South Beach Diet Supercharged
The South Beach Diet Supercharged is an updated version of the extremely popular South Beach Diet that was written by cardiologist Dr. Arthur Agatston. The original South Beach Diet is one of the most well known reduced carbohydrate diet plans and was designed to promote weight loss while also supporting cardiovascular health.
Agatston claims to have taken the diet to a new level with the incorporation of innovative exercise techniques that boost the metabolism without requiring dieters to spend hours in the gym.
South Beach Supercharged Diet Basics
The diet is basically the same as that outlined in the original South Beach Diet with some extra foods allowed. Agatston says that he updated the diet to allow for greater flexibility based on feedback from his patients and on his website.
As with the original diet it involves three phases and promotes the intake of lean protein, complex carbohydrates and healthy fats. In the first phase carbs are dramatically limited to so as to reduce cravings. In the second and third phases the amount of low glycemic carbs are gradually increased.
The main difference with the new Supercharged plan is the inclusion of 20 minutes of a specific type of exercise called ‘interval training’ that Agatston claims will speed up metabolism, increase the rate of weight loss and improve general health. He states that interval training allows dieters to achieve maximum results with a minimum time commitment.
Interval training burns more calories than other forms of exercise, which is why 20 minutes is enough in order to achieve successful weight loss results.

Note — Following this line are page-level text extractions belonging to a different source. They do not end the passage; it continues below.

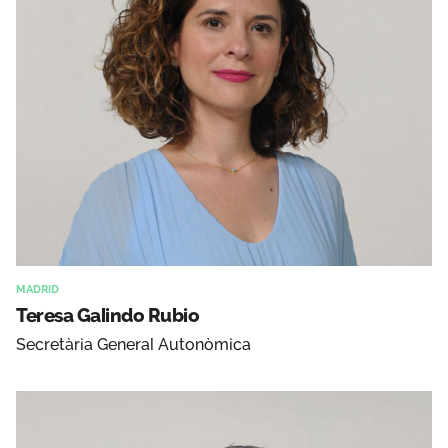
MADRID
Teresa Galindo Rubio
Secretària General Autonòmica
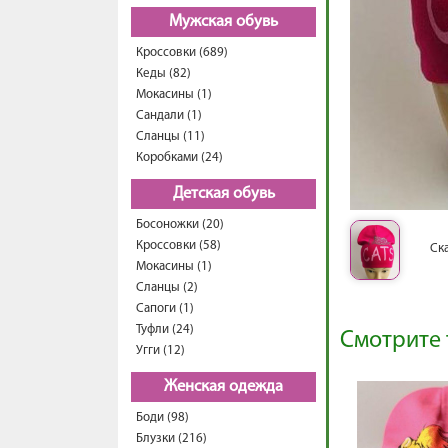
Мужская обувь
Кроссовки (689)
Кеды (82)
Мокасины (1)
Сандали (1)
Сланцы (11)
Коробками (24)
Детская обувь
Босоножки (20)
Кроссовки (58)
Ск
Мокасины (1)
Сланцы (2)
Сапоги (1)
Туфли (24)
Смотрите 
Угги (12)
Женская одежда
Боди (98)
Блузки (216)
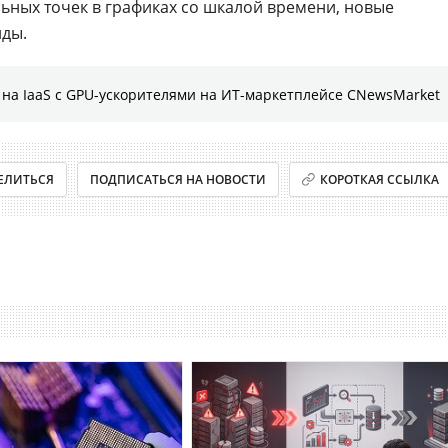
ьных точек в графиках со шкалой времени, новые
нды.
на IaaS с GPU-ускорителями на ИТ-маркетплейсе CNewsMarket
ЕЛИТЬСЯ
ПОДПИСАТЬСЯ НА НОВОСТИ
КОРОТКАЯ ССЫЛКА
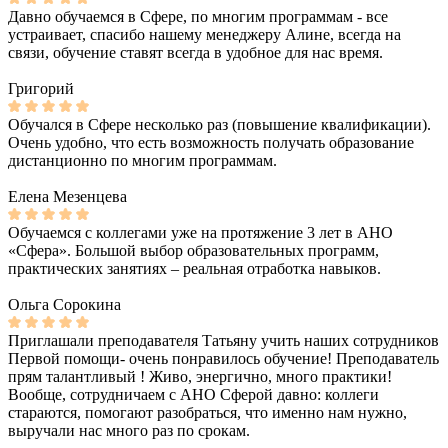
Давно обучаемся в Сфере, по многим программам - все
устраивает, спасибо нашему менеджеру Алине, всегда на
связи, обучение ставят всегда в удобное для нас время.
Григорий
Обучался в Сфере несколько раз (повышение квалификации).
Очень удобно, что есть возможность получать образование
дистанционно по многим программам.
Елена Мезенцева
Обучаемся с коллегами уже на протяжение 3 лет в АНО
«Сфера». Большой выбор образовательных программ,
практических занятиях – реальная отработка навыков.
Ольга Сорокина
Приглашали преподавателя Татьяну учить наших сотрудников
Первой помощи- очень понравилось обучение! Преподаватель
прям талантливый ! Живо, энергично, много практики!
Вообще, сотрудничаем с АНО Сферой давно: коллеги
стараются, помогают разобраться, что именно нам нужно,
выручали нас много раз по срокам.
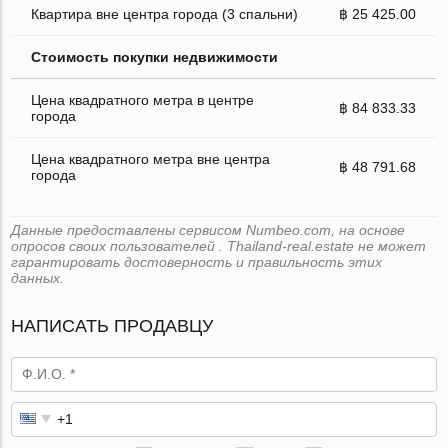
Квартира вне центра города (3 спальни)
฿ 25 425.00
Стоимость покупки недвижимости
Цена квадратного метра в центре
฿ 84 833.33
города
Цена квадратного метра вне центра
฿ 48 791.68
города
Данные предоставлены сервисом Numbeo.com, на основе
опросов своих пользователей . Thailand-real.estate не может
гарантировать достоверность и правильность этих
данных.
НАПИСАТЬ ПРОДАВЦУ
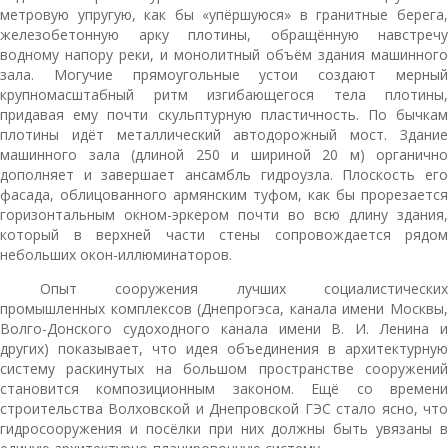
метровую упругую, как бы «упёршуюся» в гранитные берега,
железобетонную арку плотины, обращённую навстречу
водному напору реки, и монолитный объём здания машинного
зала. Могучие прямоугольные устои создают мерный
крупномасштабный ритм изгибающегося тела плотины,
придавая ему почти скульптурную пластичность. По бычкам
плотины идёт металлический автодорожный мост. Здание
машинного зала (длиной 250 и шириной 20 м) органично
дополняет и завершает ансамбль гидроузла. Плоскость его
фасада, облицованного армянским туфом, как бы прорезается
горизонтальным окном-эркером почти во всю длину здания,
который в верхней части стены сопровождается рядом
небольших окон-иллюминаторов.
Опыт сооружения лучших социалистических
промышленных комплексов (Днепрогэса, канала имени Москвы,
Волго-Донского судоходного канала имени В. И. Ленина и
других) показывает, что идея объединения в архитектурную
систему раскинутых на большом пространстве сооружений
становится композиционным законом. Ещё со времени
строительства Волховской и Днепровской ГЭС стало ясно, что
гидросооружения и посёлки при них должны быть увязаны в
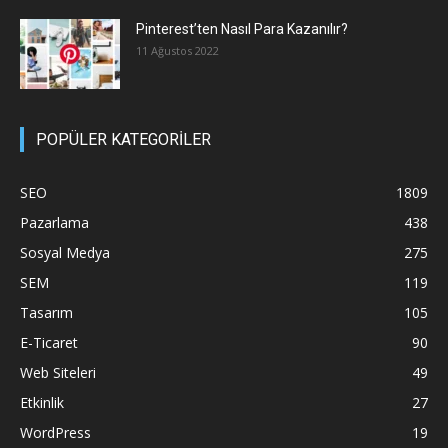
Pinterest’ten Nasıl Para Kazanılır?
11 Ağustos 2022
POPÜLER KATEGORİLER
SEO
1809
Pazarlama
438
Sosyal Medya
275
SEM
119
Tasarım
105
E-Ticaret
90
Web Siteleri
49
Etkinlik
27
WordPress
19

Other forms of exercise may require one hour of activity in order to produce a similar effect.
In addition to the emphasis on exercise the updated version of the South Beach Diet includes extra menu plans and 40 new recipes.
Sample Diet Plan
Morning mocha smoothie
Herbed low fat cottage cheese with chopped green peppers
Black bean soup
Two hard-boiled eggs
Grilled chicken, bell pepper and red onion kebabs
Ricotta cheesecake with lemon drizzle and pine nuts
South Beach have an on-line program that includes an 800 recipe database, and options for vegetarians. (see top right).
The book includes a 10-week fitness plan that allows to dieters to gradually increase their activity levels. There are three phases to the fitness plan that relate to the three phases of the diet.
Dieters undertake 20 minutes of walking daily that involves high and low intensity stints. Every other day dieters follow a total body toning sequence that can be easily done at home. These exercises are clearly illustrated with photographs in order to demonstrate the correct techniques so as to reduce the risk of injury.
Costs and Expenses
The South Beach Diet Supercharged retails at $25.95.
It will also be necessary to purchase a stopwatch for timing exercise intervals as well as a pedometer to measure the amount of steps taken daily.
South Beach also has a brand of South Beach Snacks that can be purchased.
- Good for dieters with busy lifestyles that don’t have time to exercise for long periods.
- Does not require gym attendance.
- No calorie counting.
- Includes a detailed meal plan with recipes.
- High in protein which helps maintain muscle mass while dieting.
- Encourages the use of low glycemic carbohydrates.
- With the exception of the first phase provides a balance of all the food groups.
- May reduce the risk of heart disease and diabetes.
- Can be adapted to suit vegetarians.
- Provides guidelines for maintaining weight loss.
- Some dieters may not enjoy the types of exercises that are recommended.
- Meal plan is fairly restrictive and many foods are forbidden especially in the initial phase.
- Fruit is eliminated entirely in phase one.
- Recommends processed soy foods such as fake meats and TVP.
- Many of the South Beach Diet packaged foods contain artificial sweeteners.
- No evidence that the diet is effective for long-term weight loss.
The South Beach Diet Supercharged will probably appeal to dieters who have been successful with low carb dieting in the past and have reached a plateau with their weight loss. The inclusion of interval training may supply the necessary increase in calorie burning required to restart fat loss.